Discussion in 'XMRV Testing, Treatment and Transmission' started by Navid, Apr 6, 2010.

  1. Navid

    Navid Senior Member

    "The drugs cannot ethically be tested in prostate cancer and chronic
    fatigue patients, however, until it is shown that the virus actually
    causes disease"....from HIV drugs combat virus that might be linked to prostate cancer and chronic fatigue

    April 5, 2010 | 10:36 am

    Science ppl how is causality actually proven in disease?

    Thanks, Lisa
  2. leelaplay

    leelaplay member

    Hi lisag - very good question. Thank you. While we're waiting for the science people to answer, there is this info from the US federal working group

    But I don't think that 'XMRV positive status for chronic fatigue patients' proves causality. (did you notice the lack of 'syndrome'?) It sounds like the the first necessary step though.
  3. CBS

    CBS Senior Member


    The traditional (and clearest) method would be to infect a previously healthy/active XMRV negative primate (or other lab animal) with XMRV and then watch for lethargy, fatigue, illness behaviors (whining and malingering). Then you look to see if the subject animal was actually replicating the virus in blood and tissue.

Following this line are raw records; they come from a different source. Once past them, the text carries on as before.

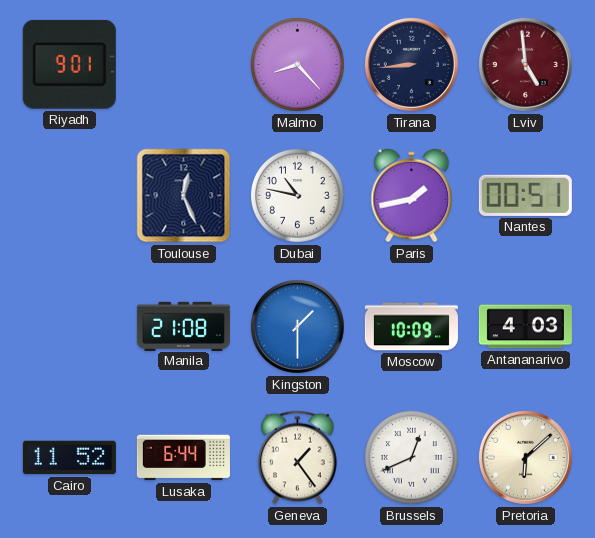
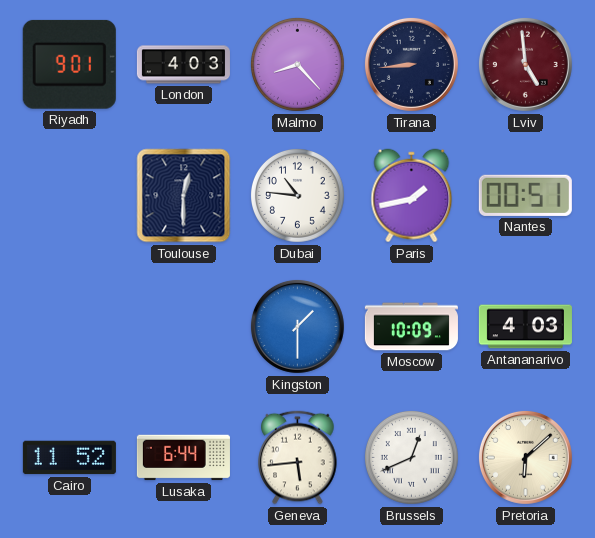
London: none -> 4:03
Toulouse: 12:26 -> 12:30
Dubai: 10:47 -> 10:46
Manila: 21:08 -> none
Geneva: 1:24 -> 5:44
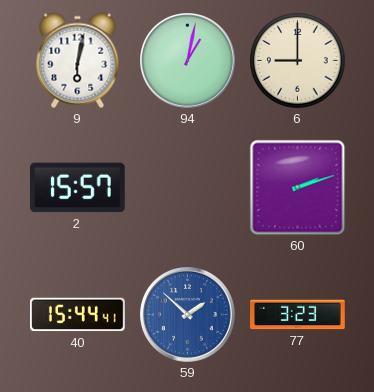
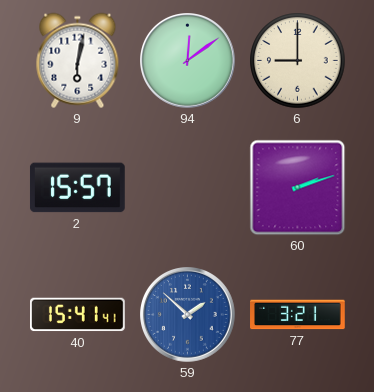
94: 1:02 -> 12:09
40: 15:44 -> 15:41
77: 3:23 -> 3:21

    BUT, think about what Dr. Goff said in his Virology Blog talk with Dr. Racaniello. He doubts that XMRV is oncogenetic for prostate cancer. There are markers (adjacent cells of a particular type) that would strongly suggest that XMRV is a direct cause of cancer but so far they can't find them. Rather, Dr. Goff hypothesized that it is more likely to him that it is the immune impact of XMRV that leads to the development of prostate cancer in those with the genetic vulnerability.

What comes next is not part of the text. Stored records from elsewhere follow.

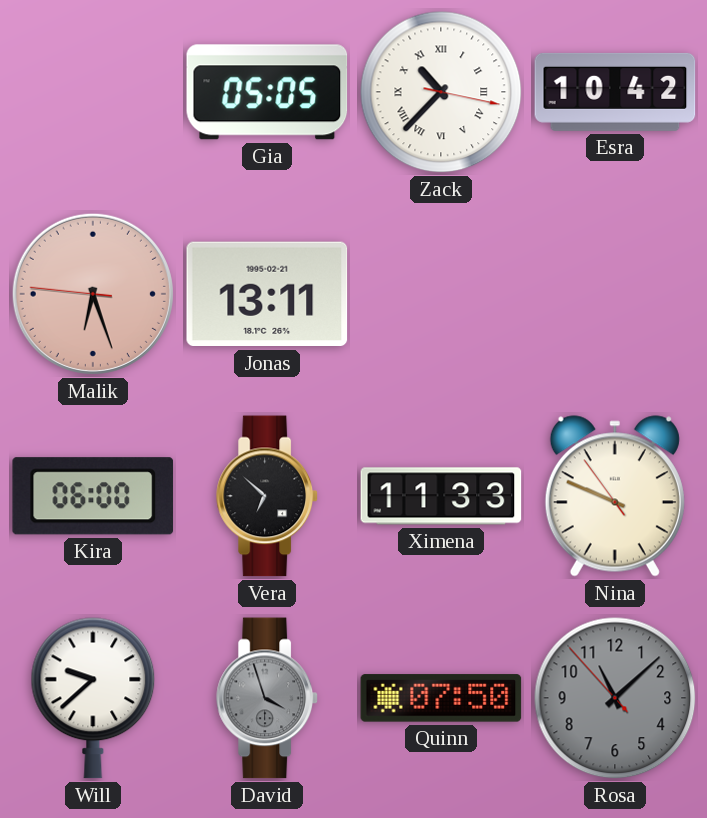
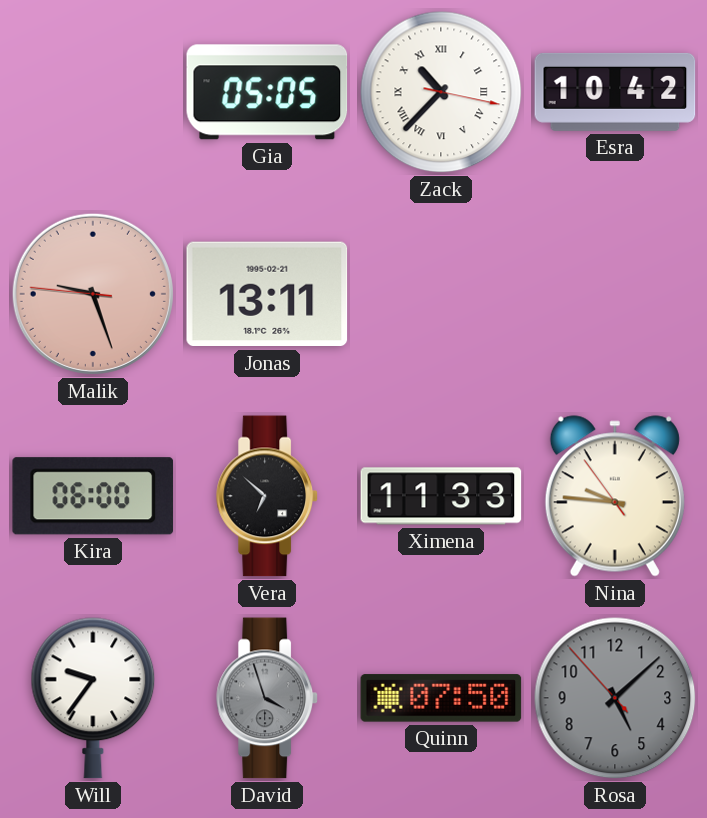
Malik: 6:26 -> 9:26
Nina: 9:48 -> 9:45
Will: 9:38 -> 9:36
Rosa: 11:07 -> 5:07
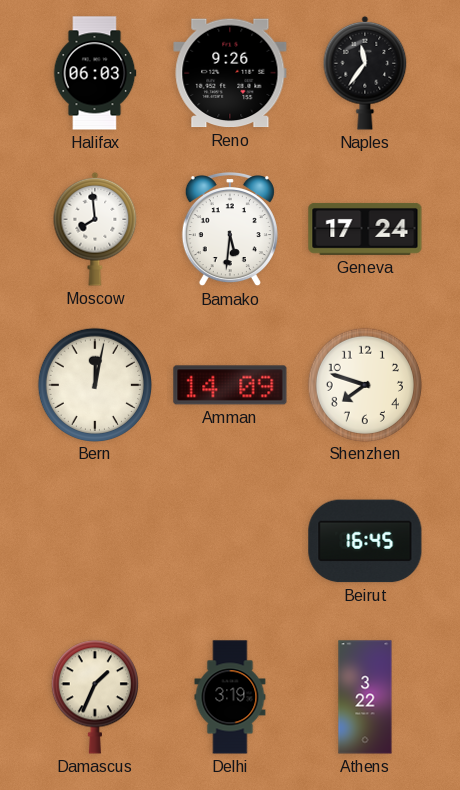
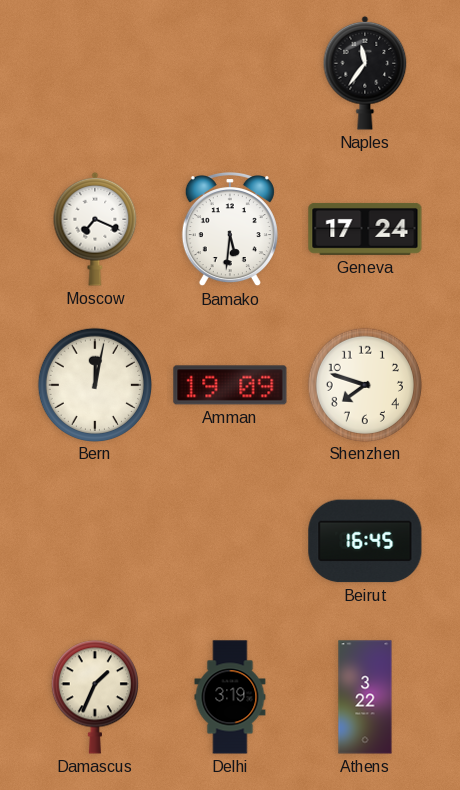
Halifax: 06:03 -> none
Reno: 9:26 -> none
Moscow: 7:59 -> 7:19
Amman: 14:09 -> 19:09
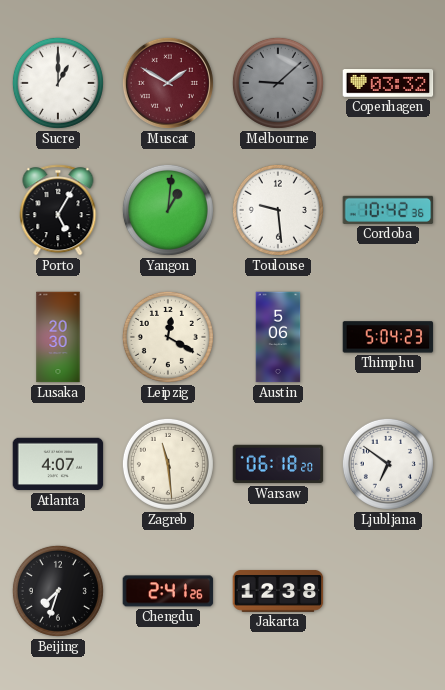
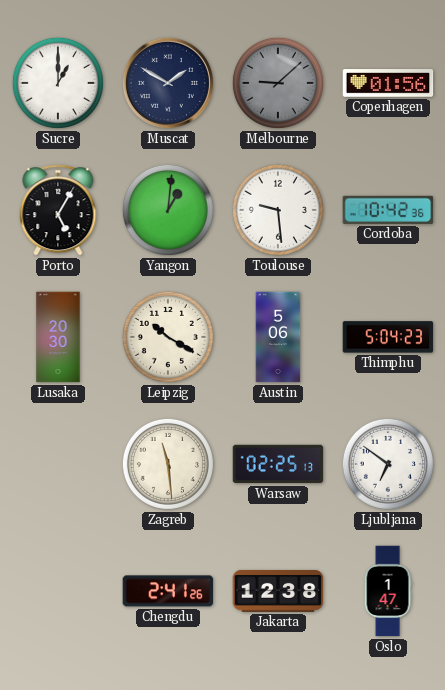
Muscat dial: burgundy -> navy
Copenhagen: 03:32 -> 01:56
Leipzig: 12:20 -> 10:20
Atlanta: 4:07 -> none
Warsaw: 06:18 -> 02:25
Beijing: 7:33 -> none
Oslo: none -> 1:47
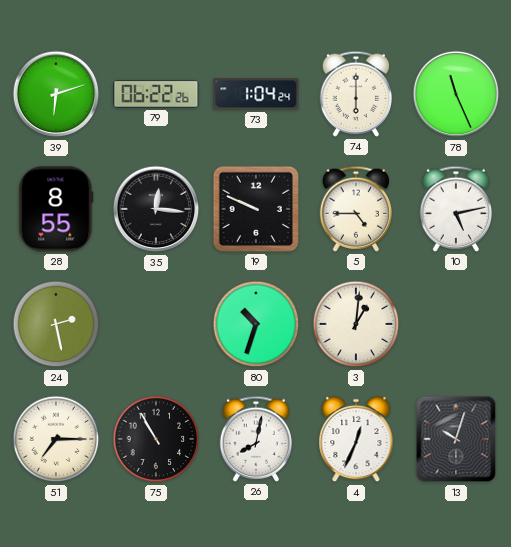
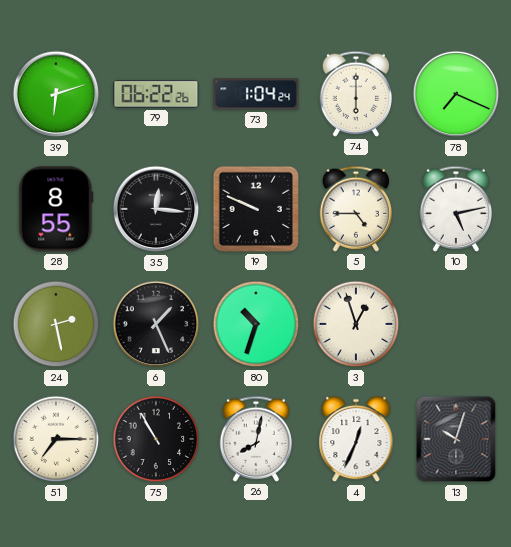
78: 11:26 -> 7:19
6: none -> 1:26
3: 1:01 -> 12:57
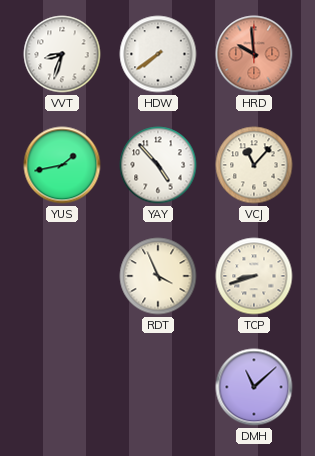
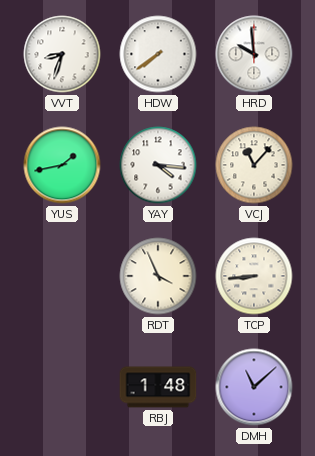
HRD dial: salmon -> white
YAY: 4:53 -> 4:16
TCP: 8:42 -> 8:44
RBJ: none -> 1:48
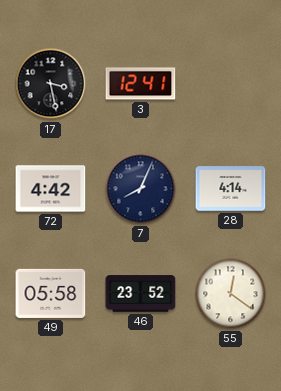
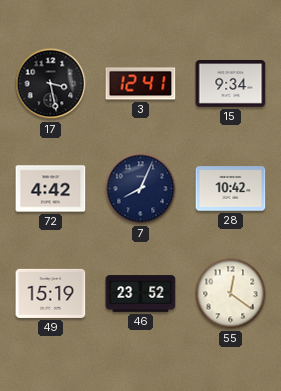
15: none -> 9:34
28: 4:14 -> 10:42
49: 05:58 -> 15:19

    In the case of XMRV as a causative agent, perhaps the first step will be the identification of immunological abnormalities (NK cells?) that develop after XMRV exposure in previously healthy and XMRV negative subjects.
  4. gracenote

    gracenote All shall be well . . .

    Santa Rosa, CA
    I'm also not a "science people" but I would like to keep this thread going. Here is a quote from Peterson.

    And here is a quote from Mikovits.

    It is still very early in XMRV research (although very late for many of us).

    I wonder about this statement: "The drugs cannot ethically be tested in prostate cancer and chronic fatigue patients," and wonder if it is actually true.

    I would also like to know what the next steps should be.

    ETA: as I've been writing this post, islandfinn and CBS have posted.
  5. Otis

    Otis Señor Mumbler

    Despite the low quality of life many of us have and the shorter lifespan we will probably have, I do worry about the speed with which trials may actually occur. It could be some time (years?) :( before there are drugs available that most docs would be willing to prescribe. This may be a case where "Do no harm" works against us. Sounds like a job for an advocacy org (once we can get a standardized test out of the way and show a high corralation of 'CFS/ME' to XMRV) to help put meds in our hands.

    Those of us not able to wait may be left with trying to get off-label scripts from a Dr.

    I woud very much like to be proven wrong about this so fire away people! :Retro smile:

  6. CBS

    CBS Senior Member

    To follow up on Gracenote's quote of Dr. Peterson, it isn't a matter of simply proving causality. Perhaps a better way to think of it is establishing "proof" of a casual mechanism through a series of steps that each build upon the earlier steps.

    As for the time, I suspect that a lot of research has already been launched down this road. Dr. Singh stated that they were testing efficacy of three anti-retroviral drugs in an animal model. I'd be very surprised if they were simply be looking for the replication then eradication of XMRV. I suspect that markers of immune dysfunction such as NK cell function, etc. are already being assessed by a number of groups.
  7. consuegra

    consuegra Senior Member

    I think very soon there will be trials of existing drugs, drugs that already had been rigorously tested, so that this efficacy part can be bypassed. I think various people are looking at drugs that might work on XMRV, and some drugs are emerging. Then I think someone, most likely the WPI, will take a flyer and start trials on patients that have the XMRV markers. If the drugs works, they have proof. I think this process is quite primitive and is based on trial and error. All indications are that WPI is going to be starting trials by the end of the year, perhaps with multiple single drugs or cocktails of drugs. They don't seem to be slowing down on getting after this illness.

  8. Eric Johnson from I&I

    Eric Johnson from I&I Senior Member

    This statement from LA Times is probably not too accurate. If XMRV is 100% correlated with CFS, it will be considered highly likely to the the cause. Even though it would be conceivable that CFS instead causes people to get the virus, this would be unprecedented and quite unlikely. I am pretty near certain that antiviral trials would go forward at that point.
  9. Gemini

    Gemini Senior Member

    East Coast USA
    Lisa, very good question.

    Can look at how was it done in HIV science (Dr. Mikovits' hypothesis is XMRV is to CFS/ME as HIV is to AIDS).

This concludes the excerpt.